NQueen’s KAAPI performances at the PLUGTEST 2006

The MOAIS/KAAPI Team have

successfully test the KAAPI library at the 3rd NQueens contest during the plugtest of the Grid@work event organized by ETSI, INRIA and CoreGRID.

The 4 key points of reaching this performance are :

1. have a simple API to develop parallel program. The program have been developed on top of the Athapascan API of KAAPI that defines only two keywords to describe parallelism. The first version was developed in less than half a day based on the original Takaken code. Three full-time days has been devoted to optimize the sequential code using C++ template specialization. The gain with the original Takaken code is about 34%. Optimized code is available with the KAAPI examples of the open source distribution here.
2.use a proved theoretical scheduling algorithm for these kind of strict multithreaded computation (our NQueens is a pure serie-parallel program) for both homogeneous or heterogeneous (in speed) clusters. This scheduling algorithm is basically a workstealing algorithm that is theoretically efficient for program with small critical path with respect to the work. Experiments during the contest have demonstrated its very good scalability up to 1458 processors.
3.use an efficient implementation of the workstealing algorithm. The KAAPI implementation takes care of the work-first principle that argues to move most of the extra instructions to handle the parallelism on the critical path rather than on the work. Moreover KAAPI implements a lock-free workstealing algorithm and its based on a light weight active message inter-process communication layer that allows dynamic message aggregation and it exhibits good overloading of communication by computation.
4.to finish, use parallel algorithms for most of the basic operation such as deployment of process onto machines. In KAAPI, we have port this deployment step on top of the TakTuk library. The result is here : in the same time required by other participants to deploy their application, our NQueens application 1/ is deployed and 2/ computes the solution of the NQueens N=22.

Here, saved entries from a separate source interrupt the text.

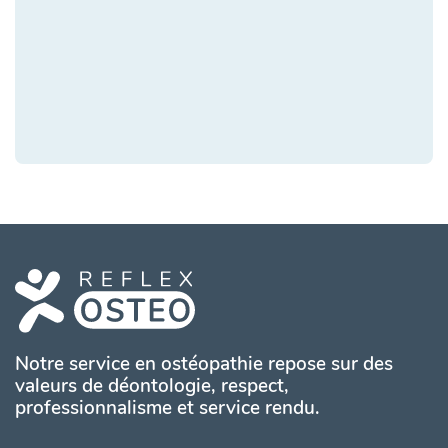
Notre service en ostéopathie repose sur des
valeurs de déontologie, respect,
professionnalisme et service rendu.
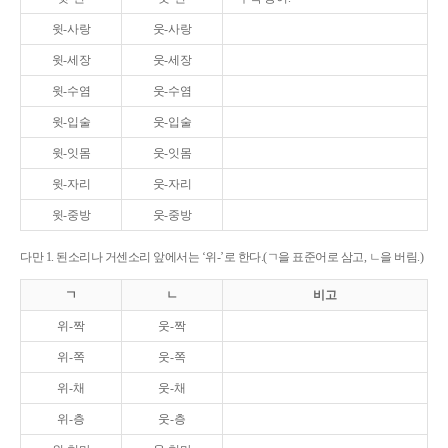
윗-사랑
웃-사랑
윗-세장
웃-세장
윗-수염
웃-수염
윗-입술
웃-입술
윗-잇몸
웃-잇몸
윗-자리
웃-자리
윗-중방
웃-중방
다만 1. 된소리나 거센소리 앞에서는 ‘위-’로 한다.(ㄱ을 표준어로 삼고, ㄴ을 버림.)
ㄱ
ㄴ
비고
위-짝
웃-짝
위-쪽
웃-쪽
위-채
웃-채
위-층
웃-층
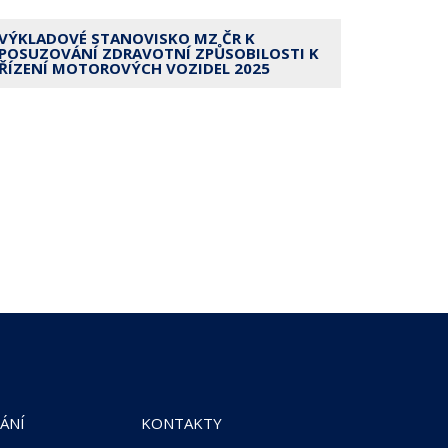
VÝKLADOVÉ STANOVISKO MZ ČR K
POSUZOVÁNÍ ZDRAVOTNÍ ZPŮSOBILOSTI K
ŘÍZENÍ MOTOROVÝCH VOZIDEL 2025
ÁNÍ
KONTAKTY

NQueen’s KAAPI performances

at the PLUGTEST 2006

Date : 27-29 nov. 2006

Location : Sophia-Antipolis

Country : France

Organizer : ETSI, INRIA, CoreGrid

Official site : here

Contest : NQueens

Documents

The official results send by ETSI organizer

Some timings during the plugtest

1.NQueens N=21 in 78s on about 1000 processors
2.NQueens N=22 in 502.9s on 1458 processors
3.NQueens N=23 in 4434.9s on 1422 processors. On this run, the reported average idle time per process is 0.625% of the elapsed time !
4.Less than 20s to deploy up to 1000 processes on 1000 machines thank to Taktuk

Related links

Ganglia view of the runs

Orsay cluster network view that display 6 of the 8 instances for NQueens N=22. First pic corresponds to the deployment of the application on all the nodes. Others pics report the network activity due to the steal requests. Between them, very few requests are emitted.

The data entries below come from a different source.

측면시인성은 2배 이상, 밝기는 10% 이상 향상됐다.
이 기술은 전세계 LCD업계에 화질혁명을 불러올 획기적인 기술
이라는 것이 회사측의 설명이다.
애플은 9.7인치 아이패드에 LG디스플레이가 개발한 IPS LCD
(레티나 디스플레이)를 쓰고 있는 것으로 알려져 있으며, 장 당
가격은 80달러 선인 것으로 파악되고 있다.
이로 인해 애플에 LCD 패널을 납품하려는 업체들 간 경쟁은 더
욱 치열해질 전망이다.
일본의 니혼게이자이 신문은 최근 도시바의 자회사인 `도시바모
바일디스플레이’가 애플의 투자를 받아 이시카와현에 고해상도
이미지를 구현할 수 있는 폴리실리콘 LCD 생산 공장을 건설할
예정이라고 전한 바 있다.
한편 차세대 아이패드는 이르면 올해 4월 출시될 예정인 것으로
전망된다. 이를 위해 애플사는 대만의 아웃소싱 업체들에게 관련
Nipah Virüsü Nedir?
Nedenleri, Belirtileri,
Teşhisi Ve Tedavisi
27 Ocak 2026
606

Overview of the load (CPU usage) on the cluster at Orsay that corresponds to the picture above. When CPUs are busy, there is no request emitted to steal work. The capture reports 6 of the 8 instances for NQueens N=22.

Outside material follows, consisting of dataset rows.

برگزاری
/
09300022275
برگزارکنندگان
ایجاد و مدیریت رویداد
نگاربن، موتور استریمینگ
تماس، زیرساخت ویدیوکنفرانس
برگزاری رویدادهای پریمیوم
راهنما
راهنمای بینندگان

This picture shows the cpu usage view of the whole Grid5000 during our run of 3 instances NQueens N=23. The time scale is not the same as previous pictures. The pic at the right corresponds to 3 NQueens N=23 computations. The center pic is one instance NQueens=23 that we have launch during the night. Between them, nobody is using the Grid. All Pics at the left are due to other participants at the plugtest.

Capture of the online monitoring tool of KAAPI. The tachometer reports instantaneous speed of the execution.